(Task to complete) Somewhere below is a line with "Einstellungen [button] (504, 1285)" and, later, a line with "Account (230, 79)"; repeat those two lines and all the lines between them, exactly as they are.

Materials provided section start

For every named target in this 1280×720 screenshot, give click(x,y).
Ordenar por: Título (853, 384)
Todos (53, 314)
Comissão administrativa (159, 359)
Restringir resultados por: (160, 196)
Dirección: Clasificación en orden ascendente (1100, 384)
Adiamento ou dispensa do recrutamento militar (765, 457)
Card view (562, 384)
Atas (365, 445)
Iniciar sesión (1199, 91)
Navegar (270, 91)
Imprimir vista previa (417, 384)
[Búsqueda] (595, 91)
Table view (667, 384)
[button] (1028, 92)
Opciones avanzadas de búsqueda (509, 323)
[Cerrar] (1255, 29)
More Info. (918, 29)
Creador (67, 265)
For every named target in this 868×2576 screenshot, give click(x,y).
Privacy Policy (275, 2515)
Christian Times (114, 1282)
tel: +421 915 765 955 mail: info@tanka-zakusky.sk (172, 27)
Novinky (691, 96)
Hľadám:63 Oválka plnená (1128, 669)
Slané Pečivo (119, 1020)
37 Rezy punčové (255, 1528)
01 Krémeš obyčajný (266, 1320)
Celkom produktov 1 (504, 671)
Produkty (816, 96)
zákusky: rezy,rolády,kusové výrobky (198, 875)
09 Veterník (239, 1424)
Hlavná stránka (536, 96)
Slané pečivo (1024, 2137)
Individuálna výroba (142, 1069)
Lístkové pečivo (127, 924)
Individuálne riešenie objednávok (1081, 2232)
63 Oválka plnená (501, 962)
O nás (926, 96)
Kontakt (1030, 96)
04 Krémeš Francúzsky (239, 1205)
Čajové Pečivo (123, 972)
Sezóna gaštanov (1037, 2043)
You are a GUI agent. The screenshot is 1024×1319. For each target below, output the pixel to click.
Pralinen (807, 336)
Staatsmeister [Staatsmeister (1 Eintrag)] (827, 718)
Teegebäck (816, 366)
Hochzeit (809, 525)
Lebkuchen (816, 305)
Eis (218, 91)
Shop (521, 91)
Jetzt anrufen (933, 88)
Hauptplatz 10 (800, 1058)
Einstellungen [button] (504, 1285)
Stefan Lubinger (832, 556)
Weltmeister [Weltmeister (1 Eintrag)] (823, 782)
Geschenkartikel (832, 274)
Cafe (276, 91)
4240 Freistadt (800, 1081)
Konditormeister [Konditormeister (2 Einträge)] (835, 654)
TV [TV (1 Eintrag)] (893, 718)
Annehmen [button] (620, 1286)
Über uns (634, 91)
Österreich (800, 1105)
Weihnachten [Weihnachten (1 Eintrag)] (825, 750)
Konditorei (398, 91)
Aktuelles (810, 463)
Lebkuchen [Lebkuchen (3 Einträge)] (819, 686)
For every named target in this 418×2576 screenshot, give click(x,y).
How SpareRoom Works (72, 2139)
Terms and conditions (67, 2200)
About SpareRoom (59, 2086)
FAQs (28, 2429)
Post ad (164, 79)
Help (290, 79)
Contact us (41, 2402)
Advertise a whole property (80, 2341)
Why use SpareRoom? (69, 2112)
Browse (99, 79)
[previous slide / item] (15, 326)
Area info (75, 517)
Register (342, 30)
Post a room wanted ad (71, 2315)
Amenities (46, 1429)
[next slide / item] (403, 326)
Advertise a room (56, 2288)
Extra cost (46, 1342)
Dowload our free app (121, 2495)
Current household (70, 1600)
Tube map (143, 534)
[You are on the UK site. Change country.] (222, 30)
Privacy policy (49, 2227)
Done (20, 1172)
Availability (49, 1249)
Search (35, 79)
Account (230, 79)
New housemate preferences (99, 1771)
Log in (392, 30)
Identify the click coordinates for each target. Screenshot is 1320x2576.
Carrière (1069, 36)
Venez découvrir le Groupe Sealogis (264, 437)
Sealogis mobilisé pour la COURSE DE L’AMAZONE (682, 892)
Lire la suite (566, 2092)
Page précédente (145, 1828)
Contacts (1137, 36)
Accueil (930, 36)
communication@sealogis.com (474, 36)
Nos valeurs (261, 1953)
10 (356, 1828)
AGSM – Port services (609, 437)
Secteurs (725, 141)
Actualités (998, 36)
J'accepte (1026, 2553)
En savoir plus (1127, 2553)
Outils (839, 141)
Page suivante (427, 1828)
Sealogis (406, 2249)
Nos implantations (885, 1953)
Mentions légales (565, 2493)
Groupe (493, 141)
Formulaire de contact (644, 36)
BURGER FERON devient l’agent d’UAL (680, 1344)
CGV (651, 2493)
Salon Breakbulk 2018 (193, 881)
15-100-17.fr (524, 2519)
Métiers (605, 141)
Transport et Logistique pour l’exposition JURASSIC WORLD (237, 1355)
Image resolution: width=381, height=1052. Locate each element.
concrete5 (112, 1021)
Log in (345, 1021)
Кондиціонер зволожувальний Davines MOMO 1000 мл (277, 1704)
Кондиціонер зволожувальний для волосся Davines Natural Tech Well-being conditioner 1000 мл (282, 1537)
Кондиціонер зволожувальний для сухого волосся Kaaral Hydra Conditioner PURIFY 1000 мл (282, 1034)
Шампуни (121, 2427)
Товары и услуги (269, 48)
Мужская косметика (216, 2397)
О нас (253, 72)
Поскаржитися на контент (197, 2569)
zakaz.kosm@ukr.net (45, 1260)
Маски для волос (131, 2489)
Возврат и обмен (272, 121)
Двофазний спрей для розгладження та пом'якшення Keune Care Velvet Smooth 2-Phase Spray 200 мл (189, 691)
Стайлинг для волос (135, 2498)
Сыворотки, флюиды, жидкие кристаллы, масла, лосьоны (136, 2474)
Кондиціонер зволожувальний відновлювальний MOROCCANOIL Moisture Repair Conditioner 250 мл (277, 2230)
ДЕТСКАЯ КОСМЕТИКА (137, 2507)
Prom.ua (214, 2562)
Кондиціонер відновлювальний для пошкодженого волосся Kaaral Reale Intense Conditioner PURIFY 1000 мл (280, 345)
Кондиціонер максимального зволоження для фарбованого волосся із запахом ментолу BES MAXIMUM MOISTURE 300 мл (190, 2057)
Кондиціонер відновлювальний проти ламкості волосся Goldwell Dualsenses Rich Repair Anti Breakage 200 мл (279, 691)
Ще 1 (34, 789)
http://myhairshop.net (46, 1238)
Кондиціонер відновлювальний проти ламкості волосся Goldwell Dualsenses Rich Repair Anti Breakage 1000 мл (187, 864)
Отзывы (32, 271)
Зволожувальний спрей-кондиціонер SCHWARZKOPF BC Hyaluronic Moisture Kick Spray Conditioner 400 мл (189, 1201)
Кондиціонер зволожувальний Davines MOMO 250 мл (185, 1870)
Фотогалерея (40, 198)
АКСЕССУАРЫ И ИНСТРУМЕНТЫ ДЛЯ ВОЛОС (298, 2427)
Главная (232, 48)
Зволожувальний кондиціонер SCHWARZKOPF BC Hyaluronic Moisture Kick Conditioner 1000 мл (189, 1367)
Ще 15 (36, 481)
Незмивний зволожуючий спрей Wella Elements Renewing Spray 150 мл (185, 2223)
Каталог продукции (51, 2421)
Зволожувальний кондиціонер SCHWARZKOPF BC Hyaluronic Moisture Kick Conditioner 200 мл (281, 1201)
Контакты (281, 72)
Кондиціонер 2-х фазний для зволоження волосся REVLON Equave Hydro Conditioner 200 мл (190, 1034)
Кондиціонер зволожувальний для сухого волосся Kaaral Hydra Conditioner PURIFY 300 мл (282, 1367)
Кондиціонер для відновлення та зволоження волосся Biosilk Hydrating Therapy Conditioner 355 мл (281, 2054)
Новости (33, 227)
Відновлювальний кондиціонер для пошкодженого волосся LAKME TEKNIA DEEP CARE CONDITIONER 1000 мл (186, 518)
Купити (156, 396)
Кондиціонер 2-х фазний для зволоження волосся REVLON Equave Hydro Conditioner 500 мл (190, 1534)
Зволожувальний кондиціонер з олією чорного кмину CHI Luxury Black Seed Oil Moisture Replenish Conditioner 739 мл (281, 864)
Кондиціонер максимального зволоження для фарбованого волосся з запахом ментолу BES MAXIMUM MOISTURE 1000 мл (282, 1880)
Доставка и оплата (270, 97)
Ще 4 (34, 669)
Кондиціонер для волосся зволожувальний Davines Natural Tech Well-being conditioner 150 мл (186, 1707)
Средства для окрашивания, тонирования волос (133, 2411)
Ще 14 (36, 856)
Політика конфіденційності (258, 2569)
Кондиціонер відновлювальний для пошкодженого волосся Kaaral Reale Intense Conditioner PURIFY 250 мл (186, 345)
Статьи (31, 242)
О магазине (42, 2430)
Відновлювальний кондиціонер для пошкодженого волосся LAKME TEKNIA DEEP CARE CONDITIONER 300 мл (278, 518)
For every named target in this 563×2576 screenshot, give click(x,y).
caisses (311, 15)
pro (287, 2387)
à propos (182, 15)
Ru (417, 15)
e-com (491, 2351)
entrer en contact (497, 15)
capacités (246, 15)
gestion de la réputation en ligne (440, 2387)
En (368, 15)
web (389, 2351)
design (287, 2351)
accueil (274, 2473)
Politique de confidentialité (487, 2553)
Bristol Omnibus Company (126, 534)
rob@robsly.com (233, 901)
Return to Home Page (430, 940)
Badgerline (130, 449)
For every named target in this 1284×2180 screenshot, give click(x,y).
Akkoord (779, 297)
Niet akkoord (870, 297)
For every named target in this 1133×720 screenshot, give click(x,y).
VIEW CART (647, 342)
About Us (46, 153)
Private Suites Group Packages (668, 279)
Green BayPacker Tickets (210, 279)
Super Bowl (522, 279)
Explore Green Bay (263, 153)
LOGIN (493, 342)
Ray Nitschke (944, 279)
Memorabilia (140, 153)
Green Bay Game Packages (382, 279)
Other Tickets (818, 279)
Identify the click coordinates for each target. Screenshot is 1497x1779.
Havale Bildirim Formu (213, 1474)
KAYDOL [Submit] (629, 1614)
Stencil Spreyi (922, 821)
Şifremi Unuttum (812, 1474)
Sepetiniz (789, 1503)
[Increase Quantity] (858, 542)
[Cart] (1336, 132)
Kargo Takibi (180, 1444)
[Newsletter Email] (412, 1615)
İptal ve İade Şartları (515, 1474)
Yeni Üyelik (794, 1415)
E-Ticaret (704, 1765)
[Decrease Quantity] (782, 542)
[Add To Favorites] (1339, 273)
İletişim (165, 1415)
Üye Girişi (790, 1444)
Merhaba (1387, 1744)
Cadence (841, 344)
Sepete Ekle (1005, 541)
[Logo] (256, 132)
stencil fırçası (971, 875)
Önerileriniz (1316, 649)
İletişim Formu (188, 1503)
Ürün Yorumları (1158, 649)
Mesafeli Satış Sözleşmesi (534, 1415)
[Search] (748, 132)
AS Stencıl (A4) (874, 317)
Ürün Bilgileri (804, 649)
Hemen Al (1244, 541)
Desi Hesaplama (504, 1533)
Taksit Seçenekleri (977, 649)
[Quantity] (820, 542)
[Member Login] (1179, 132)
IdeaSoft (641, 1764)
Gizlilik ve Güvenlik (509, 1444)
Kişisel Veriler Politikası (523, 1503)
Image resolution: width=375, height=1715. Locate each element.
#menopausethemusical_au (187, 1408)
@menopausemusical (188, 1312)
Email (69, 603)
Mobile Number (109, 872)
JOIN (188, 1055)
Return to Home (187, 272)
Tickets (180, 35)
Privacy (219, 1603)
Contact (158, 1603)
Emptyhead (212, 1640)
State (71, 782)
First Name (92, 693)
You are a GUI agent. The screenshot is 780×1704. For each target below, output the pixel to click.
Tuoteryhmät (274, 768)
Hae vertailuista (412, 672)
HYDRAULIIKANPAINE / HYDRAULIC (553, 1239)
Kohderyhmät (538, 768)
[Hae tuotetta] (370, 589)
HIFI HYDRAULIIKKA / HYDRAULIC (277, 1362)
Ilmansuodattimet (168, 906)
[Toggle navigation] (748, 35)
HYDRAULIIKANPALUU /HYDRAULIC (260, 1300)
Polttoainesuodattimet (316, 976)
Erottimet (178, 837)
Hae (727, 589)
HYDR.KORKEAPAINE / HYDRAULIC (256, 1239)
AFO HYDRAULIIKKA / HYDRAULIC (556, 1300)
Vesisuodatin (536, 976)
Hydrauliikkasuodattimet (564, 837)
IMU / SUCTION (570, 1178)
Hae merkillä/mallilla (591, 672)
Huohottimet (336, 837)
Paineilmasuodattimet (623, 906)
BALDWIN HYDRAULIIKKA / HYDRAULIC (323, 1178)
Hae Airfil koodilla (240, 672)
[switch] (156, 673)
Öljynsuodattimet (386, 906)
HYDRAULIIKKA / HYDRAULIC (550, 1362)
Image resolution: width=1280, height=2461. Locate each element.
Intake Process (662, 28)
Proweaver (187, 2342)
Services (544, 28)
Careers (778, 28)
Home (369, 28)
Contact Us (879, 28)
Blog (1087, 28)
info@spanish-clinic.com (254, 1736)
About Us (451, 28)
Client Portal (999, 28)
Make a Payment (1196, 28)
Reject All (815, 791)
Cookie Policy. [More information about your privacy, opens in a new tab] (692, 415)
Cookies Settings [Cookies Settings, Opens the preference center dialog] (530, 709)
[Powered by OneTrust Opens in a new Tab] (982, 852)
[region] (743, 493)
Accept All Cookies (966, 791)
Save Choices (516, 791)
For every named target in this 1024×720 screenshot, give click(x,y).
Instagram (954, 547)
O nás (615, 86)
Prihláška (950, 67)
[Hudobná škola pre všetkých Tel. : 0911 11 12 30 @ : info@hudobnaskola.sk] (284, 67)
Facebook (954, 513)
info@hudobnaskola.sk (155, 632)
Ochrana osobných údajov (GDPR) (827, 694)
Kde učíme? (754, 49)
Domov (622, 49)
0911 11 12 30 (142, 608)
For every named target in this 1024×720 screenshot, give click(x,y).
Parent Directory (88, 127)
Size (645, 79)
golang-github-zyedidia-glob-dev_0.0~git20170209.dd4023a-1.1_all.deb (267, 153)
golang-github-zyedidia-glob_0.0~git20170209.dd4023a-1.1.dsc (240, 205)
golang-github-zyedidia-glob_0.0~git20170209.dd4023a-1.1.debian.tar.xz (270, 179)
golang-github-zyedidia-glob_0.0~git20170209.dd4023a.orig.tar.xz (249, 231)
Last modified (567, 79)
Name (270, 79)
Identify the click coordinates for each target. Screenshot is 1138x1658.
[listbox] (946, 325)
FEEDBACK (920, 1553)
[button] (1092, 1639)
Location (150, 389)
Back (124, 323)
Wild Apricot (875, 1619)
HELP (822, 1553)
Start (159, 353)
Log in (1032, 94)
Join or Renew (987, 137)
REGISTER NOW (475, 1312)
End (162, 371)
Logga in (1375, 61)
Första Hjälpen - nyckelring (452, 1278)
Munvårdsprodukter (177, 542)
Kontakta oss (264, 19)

Materials provided section end

(Task output)
Einstellungen [button] (504, 1285)
Stefan Lubinger (832, 556)
Weltmeister [Weltmeister (1 Eintrag)] (823, 782)
Geschenkartikel (832, 274)
Cafe (276, 91)
4240 Freistadt (800, 1081)
Konditormeister [Konditormeister (2 Einträge)] (835, 654)
TV [TV (1 Eintrag)] (893, 718)
Annehmen [button] (620, 1286)
Über uns (634, 91)
Österreich (800, 1105)
Weihnachten [Weihnachten (1 Eintrag)] (825, 750)
Konditorei (398, 91)
Aktuelles (810, 463)
Lebkuchen [Lebkuchen (3 Einträge)] (819, 686)
For every named target in this 418×2576 screenshot, give click(x,y).
How SpareRoom Works (72, 2139)
Terms and conditions (67, 2200)
About SpareRoom (59, 2086)
FAQs (28, 2429)
Post ad (164, 79)
Help (290, 79)
Contact us (41, 2402)
Advertise a whole property (80, 2341)
Why use SpareRoom? (69, 2112)
Browse (99, 79)
[previous slide / item] (15, 326)
Area info (75, 517)
Register (342, 30)
Post a room wanted ad (71, 2315)
Amenities (46, 1429)
[next slide / item] (403, 326)
Advertise a room (56, 2288)
Extra cost (46, 1342)
Dowload our free app (121, 2495)
Current household (70, 1600)
Tube map (143, 534)
[You are on the UK site. Change country.] (222, 30)
Privacy policy (49, 2227)
Done (20, 1172)
Availability (49, 1249)
Search (35, 79)
Account (230, 79)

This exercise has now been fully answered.